(Collected data)
Start of Block
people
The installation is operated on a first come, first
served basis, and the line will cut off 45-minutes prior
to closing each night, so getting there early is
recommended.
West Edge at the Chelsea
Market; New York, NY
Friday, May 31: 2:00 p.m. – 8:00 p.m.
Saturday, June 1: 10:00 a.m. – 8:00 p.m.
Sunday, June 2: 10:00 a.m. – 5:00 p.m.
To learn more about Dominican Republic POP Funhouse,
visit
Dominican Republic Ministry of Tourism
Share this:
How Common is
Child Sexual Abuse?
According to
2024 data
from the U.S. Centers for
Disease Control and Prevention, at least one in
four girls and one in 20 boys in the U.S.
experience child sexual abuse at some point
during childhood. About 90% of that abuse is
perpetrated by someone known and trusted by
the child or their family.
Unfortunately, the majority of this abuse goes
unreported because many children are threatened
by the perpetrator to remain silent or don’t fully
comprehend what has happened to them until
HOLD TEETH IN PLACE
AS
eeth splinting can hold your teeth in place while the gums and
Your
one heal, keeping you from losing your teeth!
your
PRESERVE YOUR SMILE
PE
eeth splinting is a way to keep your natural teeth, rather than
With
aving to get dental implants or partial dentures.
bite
End of Block
Start of Block
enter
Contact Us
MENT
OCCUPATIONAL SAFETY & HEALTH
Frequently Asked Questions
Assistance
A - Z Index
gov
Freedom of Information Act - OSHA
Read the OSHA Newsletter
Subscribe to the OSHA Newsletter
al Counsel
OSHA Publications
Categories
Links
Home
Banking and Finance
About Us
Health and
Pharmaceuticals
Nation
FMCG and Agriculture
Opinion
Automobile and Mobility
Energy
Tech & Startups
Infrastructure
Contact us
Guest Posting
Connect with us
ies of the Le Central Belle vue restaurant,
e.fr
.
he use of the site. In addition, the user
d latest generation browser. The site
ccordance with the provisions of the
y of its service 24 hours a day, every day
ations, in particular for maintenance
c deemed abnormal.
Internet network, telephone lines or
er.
End of Block
*Goal of the exercise:* Would you copy out exactly the lines above that start at the one containing "Disease Control and" and end at the one containing "comprehend what has happened to them until", inclusive?

*Solution to the problem:*
Disease Control and Prevention, at least one in
four girls and one in 20 boys in the U.S.
experience child sexual abuse at some point
during childhood. About 90% of that abuse is
perpetrated by someone known and trusted by
the child or their family.
Unfortunately, the majority of this abuse goes
unreported because many children are threatened
by the perpetrator to remain silent or don’t fully
comprehend what has happened to them until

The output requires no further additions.